|Home | About | Journals | Submit | Contact Us | Français|
The case reported here by Lippi G et al1 is very timely and perhaps needs wider reflection.
Sickle cell Anaemia is mostly found in Sub-Saharan Africa and in the South Mediterranean regions. Epidemiological studies have demonstrated that a strong link exists between the presence of SCA and malaria. The presence of sickle haemoglobin offers a natural advantage against malaria infection, as Plasmodium Falciparum is less likely to multiply within the abnormal erythrocytes. However, when the sickle haemoglobin (HbS) is inherited homozygously, the subjects may suffer severe vaso-occlusive events (sickle cell crises) which over time will contribute to multiple organ damage and reduced life expectancy2. Both homozygous and heterozygous subjects will survive up to reproductive age, ensuring the transmission of the genetic defect. On the other hand, subjects with normal haemoglobin pattern (HbAA) are very likely to die of malaria infection during childhood or even in utero (e.g. cerebral malaria).

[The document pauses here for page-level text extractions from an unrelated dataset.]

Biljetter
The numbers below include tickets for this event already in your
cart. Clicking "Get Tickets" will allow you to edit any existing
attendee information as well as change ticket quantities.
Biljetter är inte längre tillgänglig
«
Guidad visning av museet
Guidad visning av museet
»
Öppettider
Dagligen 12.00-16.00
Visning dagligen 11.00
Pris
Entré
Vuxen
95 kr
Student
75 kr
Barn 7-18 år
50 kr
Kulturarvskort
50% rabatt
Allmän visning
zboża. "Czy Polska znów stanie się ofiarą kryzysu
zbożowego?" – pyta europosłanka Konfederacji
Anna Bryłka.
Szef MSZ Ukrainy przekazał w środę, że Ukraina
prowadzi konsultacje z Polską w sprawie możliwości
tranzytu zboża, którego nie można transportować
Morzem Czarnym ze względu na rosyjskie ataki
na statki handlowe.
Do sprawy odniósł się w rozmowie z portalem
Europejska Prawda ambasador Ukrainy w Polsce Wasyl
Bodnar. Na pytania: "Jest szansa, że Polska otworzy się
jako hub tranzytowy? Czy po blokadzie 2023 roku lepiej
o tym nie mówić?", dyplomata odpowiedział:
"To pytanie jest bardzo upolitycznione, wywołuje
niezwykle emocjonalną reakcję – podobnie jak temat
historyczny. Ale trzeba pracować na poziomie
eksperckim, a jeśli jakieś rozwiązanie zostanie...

Sickle Cell Anaemia (SCA) remains, one of the most relevant diseases. According to the World Health Organisation (WHO), each year > 300,000 babies with SCA are born worldwide; the majority of them in the Third World. Moreover approximately 5% of the world’s population are carriers of SCA - the percentage of people who are carriers of the gene is as high as 25% in some regions3.
Because SCA is mostly found in geographical areas with very poor socioeconomical conditions, migration of people carrying the gene or with the actual disease is a common and increasing finding. In this respect, SCA has to be considered as a global problem. In addition intraethnic marriages will ensure the penetrance of the abnormal gene within caucasian populations which historically were not affected.

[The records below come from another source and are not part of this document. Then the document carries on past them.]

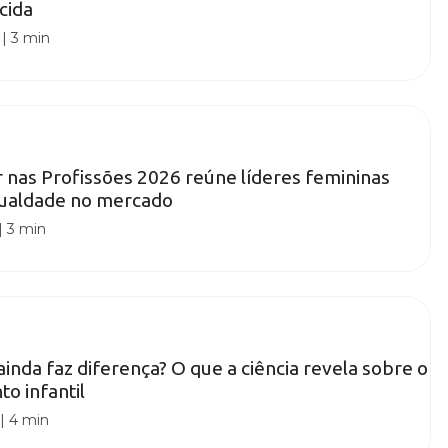
cida
|
3 min
nas Profissões 2026 reúne líderes femininas
igualdade no mercado
|
3 min
ainda faz diferença? O que a ciência revela sobre o
o infantil
|
4 min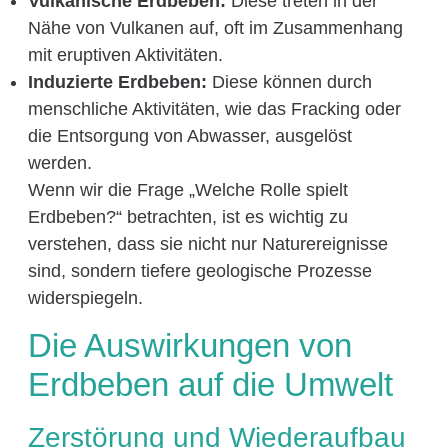
Vulkanische Erdbeben:
Diese treten in der
Nähe von Vulkanen auf, oft im Zusammenhang
mit eruptiven Aktivitäten.
Induzierte Erdbeben:
Diese können durch
menschliche Aktivitäten, wie das Fracking oder
die Entsorgung von Abwasser, ausgelöst
werden.
Wenn wir die Frage „Welche Rolle spielt
Erdbeben?“ betrachten, ist es wichtig zu
verstehen, dass sie nicht nur Naturereignisse
sind, sondern tiefere geologische Prozesse
widerspiegeln.
Die Auswirkungen von
Erdbeben auf die Umwelt
Zerstörung und Wiederaufbau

The screening of blood donors for SCA is therefore a relevant question. Though initially this should probably seem obvious, we should remember that in particular geographical areas (e.g. Nigeria) excluding people from donating on account of their ethnic background or their potential heterozygous SCA-carrier status (HbAS) is not possible, as it would severely impair blood bank stocks4 and would reduce the availability of donations with blood groups more common to the indigienous population (e.g. Fya, Fyb, etc).

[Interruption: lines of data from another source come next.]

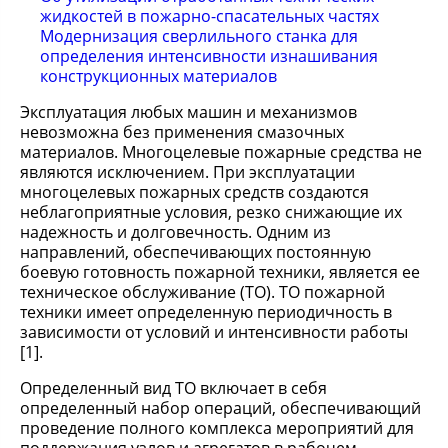
жидкостей в пожарно-спасательных частях
Модернизация сверлильного станка для
определения интенсивности изнашивания
конструкционных материалов
Эксплуатация любых машин и механизмов
невозможна без применения смазочных
материалов. Многоцелевые пожарные средства не
являются исключением. При эксплуатации
многоцелевых пожарных средств создаются
неблагоприятные условия, резко снижающие их
надежность и долговечность. Одним из
направлений, обеспечивающих постоянную
боевую готовность пожарной техники, является ее
техническое обслуживание (ТО). ТО пожарной
техники имеет определенную периодичность в
зависимости от условий и интенсивности работы
[1].
Определенный вид ТО включает в себя
определенный набор операций, обеспечивающий
проведение полного комплекса мероприятий для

The main reasons for exclusion of donors with HbAS from donating is that in particular settings, (especially during surgery or prolonged hypoxaemia or in cases of pre-existing vaso-occlusive disease) vaso-occlusion may occur2. The majority of studies on this topic have been conducted on military recruits under hypoxic conditions, showing an increased risk of sudden death (28%)5. Similarly, a donation of sickle cell blood, could carry some risk for patients, though the literature on this seems unclear and contradictory. For instance, in a study on patients that received known sickle-cell trait blood (n=13), no adverse effects were reported6.
A further issue has arisen with leukofiltration of units collected from donors with sickle haemoglobin. The filtration time is often prolonged7 on account of sickle cell polymerisation and the filtration process may even fail with the result that the amount of white blood cells in the final product is beyond that specified in various guidelines. These abnormalities are usually detected by quality control (QC) and such units are discarded. The possibility, however, of administering a unit with sickle cell blood cannot be fully excluded unless a specific test is performed (e.g. sickle cell dex).
Finally it is relevant to note that no clear consensus exists on this topic and neither has the European Commission considered this issue in its European Blood Directive (Directive 2002/98EC). Awareness of this issue and possibly a set of guidelines may be necessary.